*** Data section Section Begins ***

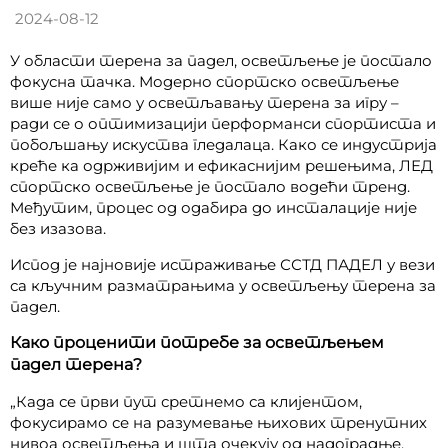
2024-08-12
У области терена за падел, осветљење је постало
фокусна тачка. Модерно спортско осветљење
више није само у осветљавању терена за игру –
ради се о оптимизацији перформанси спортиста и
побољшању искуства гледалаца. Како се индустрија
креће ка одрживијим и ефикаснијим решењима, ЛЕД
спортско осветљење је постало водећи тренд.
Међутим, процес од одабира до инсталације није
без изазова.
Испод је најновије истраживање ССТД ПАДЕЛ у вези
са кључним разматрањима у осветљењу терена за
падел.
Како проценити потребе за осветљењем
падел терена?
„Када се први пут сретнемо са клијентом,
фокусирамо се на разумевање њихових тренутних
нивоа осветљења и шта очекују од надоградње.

*** Data section Section Ends ***
*** Data section Section Begins ***

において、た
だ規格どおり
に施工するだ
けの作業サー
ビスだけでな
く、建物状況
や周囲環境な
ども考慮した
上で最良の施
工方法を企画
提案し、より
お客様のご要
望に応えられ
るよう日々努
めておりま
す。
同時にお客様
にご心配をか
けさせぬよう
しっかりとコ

*** Data section Section Ends ***

# Goal of the exercise
Return the span of lines in the data above that opens at the line with "спортско осветљење је постало водећи тренд." and closes at the line with "се први пут", exactly, ends included, nothing else.

# Exercise answer
спортско осветљење је постало водећи тренд.
Међутим, процес од одабира до инсталације није
без изазова.
Испод је најновије истраживање ССТД ПАДЕЛ у вези
са кључним разматрањима у осветљењу терена за
падел.
Како проценити потребе за осветљењем
падел терена?
„Када се први пут сретнемо са клијентом,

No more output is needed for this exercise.